» The problem
Starting with the line that contains "Item Purchase Request (200, 746)" and stopping after the line that contains "Library Instruction Evaluation (227, 584)", return each line below exactly as written, with no others.

(Data to examine begins)

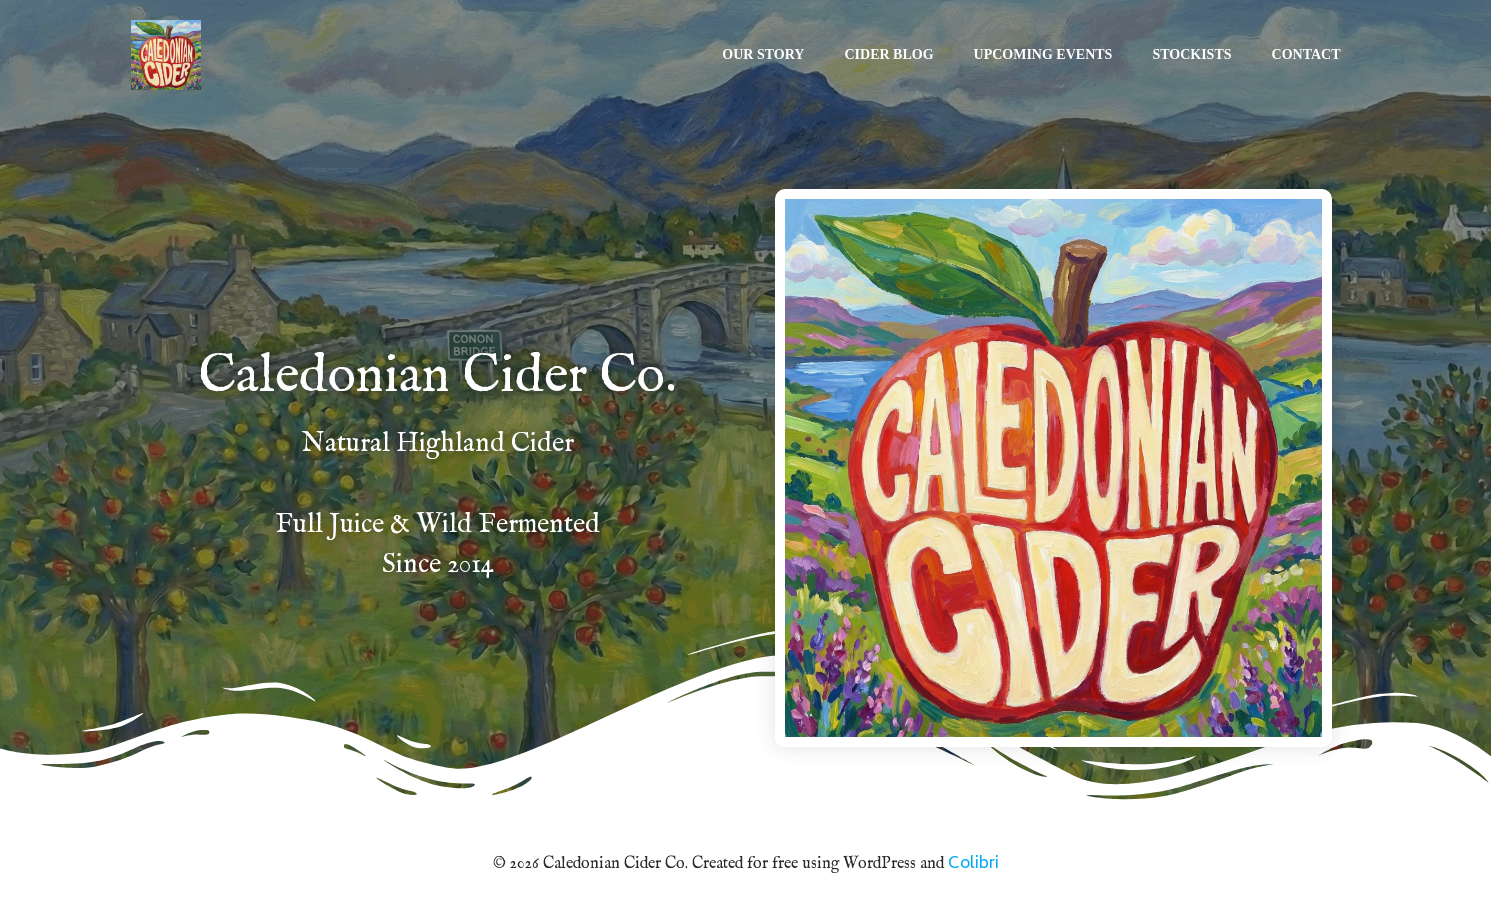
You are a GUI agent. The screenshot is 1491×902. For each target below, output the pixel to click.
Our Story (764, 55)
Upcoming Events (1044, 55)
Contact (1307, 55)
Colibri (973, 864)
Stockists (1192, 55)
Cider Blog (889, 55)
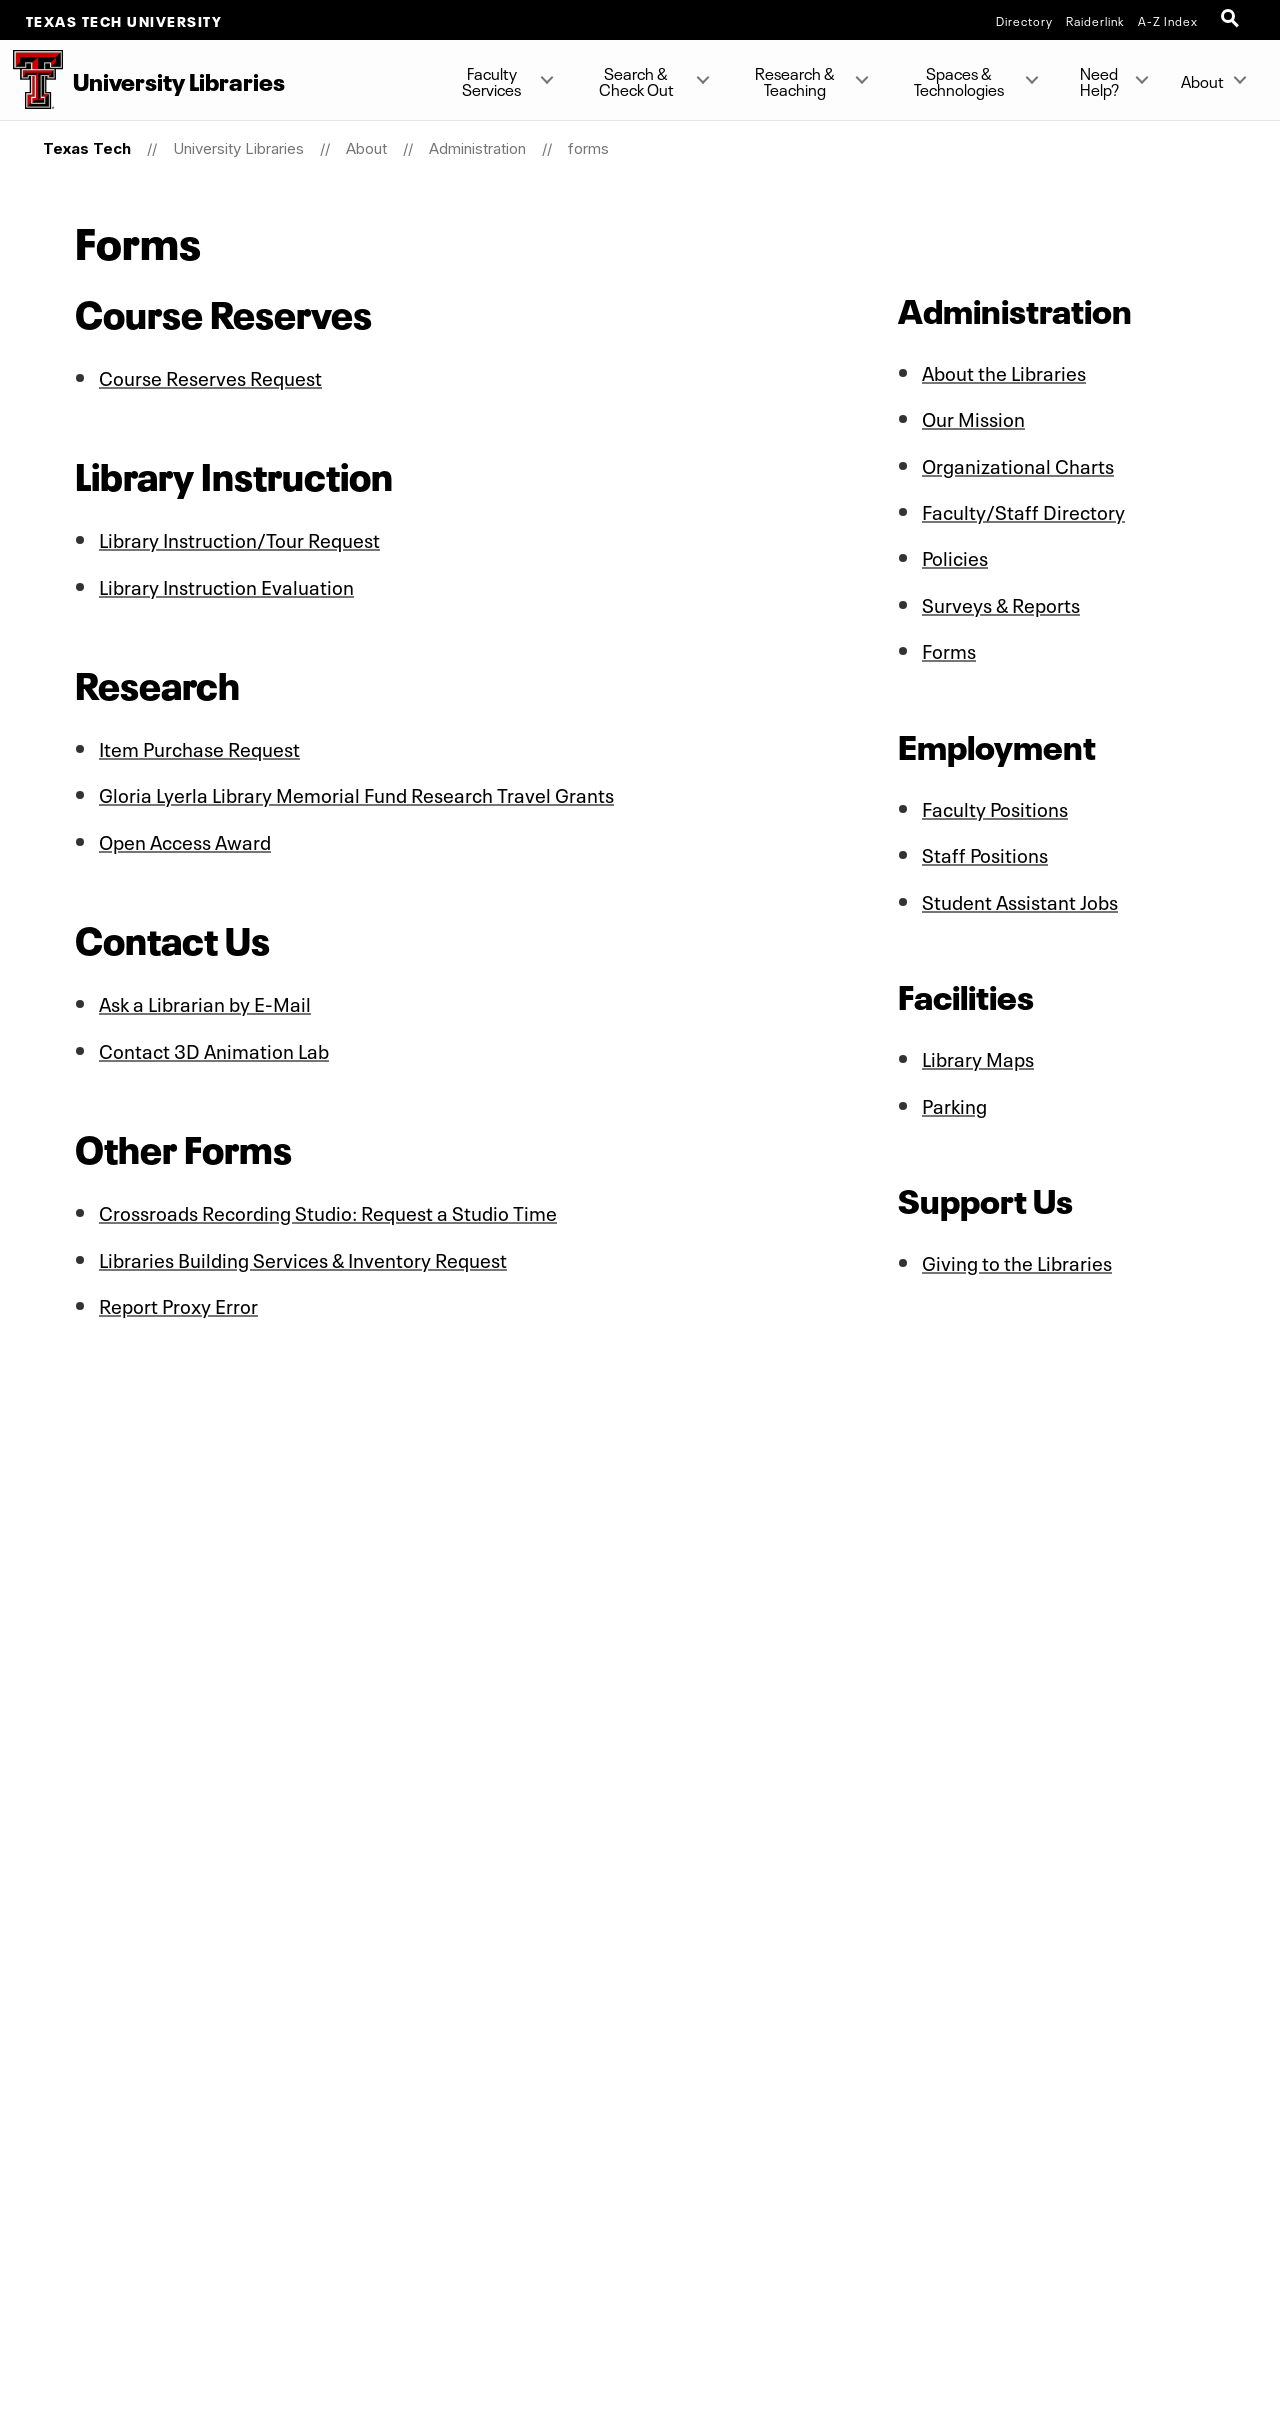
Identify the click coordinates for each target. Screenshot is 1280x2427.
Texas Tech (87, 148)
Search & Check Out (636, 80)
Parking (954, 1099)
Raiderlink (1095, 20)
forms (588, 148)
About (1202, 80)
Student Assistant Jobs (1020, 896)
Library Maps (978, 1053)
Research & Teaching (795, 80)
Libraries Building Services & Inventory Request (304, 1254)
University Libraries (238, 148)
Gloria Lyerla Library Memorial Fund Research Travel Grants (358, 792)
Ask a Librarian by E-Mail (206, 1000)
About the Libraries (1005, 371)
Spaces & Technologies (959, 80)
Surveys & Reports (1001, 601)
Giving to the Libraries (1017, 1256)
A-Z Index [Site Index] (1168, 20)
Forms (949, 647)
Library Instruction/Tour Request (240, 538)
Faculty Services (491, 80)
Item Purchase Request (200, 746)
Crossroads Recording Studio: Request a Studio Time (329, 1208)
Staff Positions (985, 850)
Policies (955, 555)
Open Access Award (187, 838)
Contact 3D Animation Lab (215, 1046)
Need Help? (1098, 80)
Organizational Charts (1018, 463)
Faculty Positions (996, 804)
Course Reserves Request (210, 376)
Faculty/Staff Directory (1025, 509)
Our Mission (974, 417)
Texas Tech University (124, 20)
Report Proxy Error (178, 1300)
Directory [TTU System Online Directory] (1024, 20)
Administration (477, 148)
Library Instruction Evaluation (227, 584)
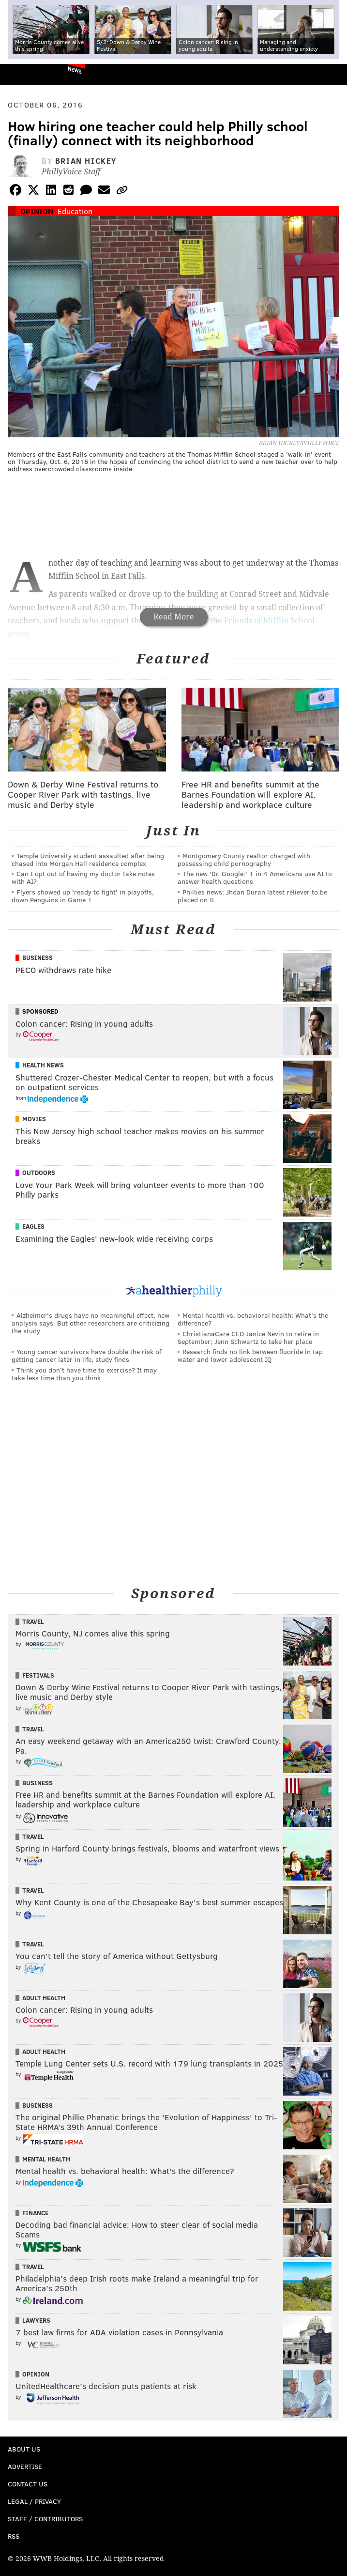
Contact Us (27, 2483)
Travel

(Data to examine ends)

» Solution for this problem
Item Purchase Request (200, 746)
Crossroads Recording Studio: Request a Studio Time (329, 1208)
Staff Positions (985, 850)
Policies (955, 555)
Open Access Award (187, 838)
Contact 3D Animation Lab (215, 1046)
Need Help? (1098, 80)
Organizational Charts (1018, 463)
Faculty Positions (996, 804)
Course Reserves Request (210, 376)
Faculty/Staff Directory (1025, 509)
Our Mission (974, 417)
Texas Tech University (124, 20)
Report Proxy Error (178, 1300)
Directory [TTU System Online Directory] (1024, 20)
Administration (477, 148)
Library Instruction Evaluation (227, 584)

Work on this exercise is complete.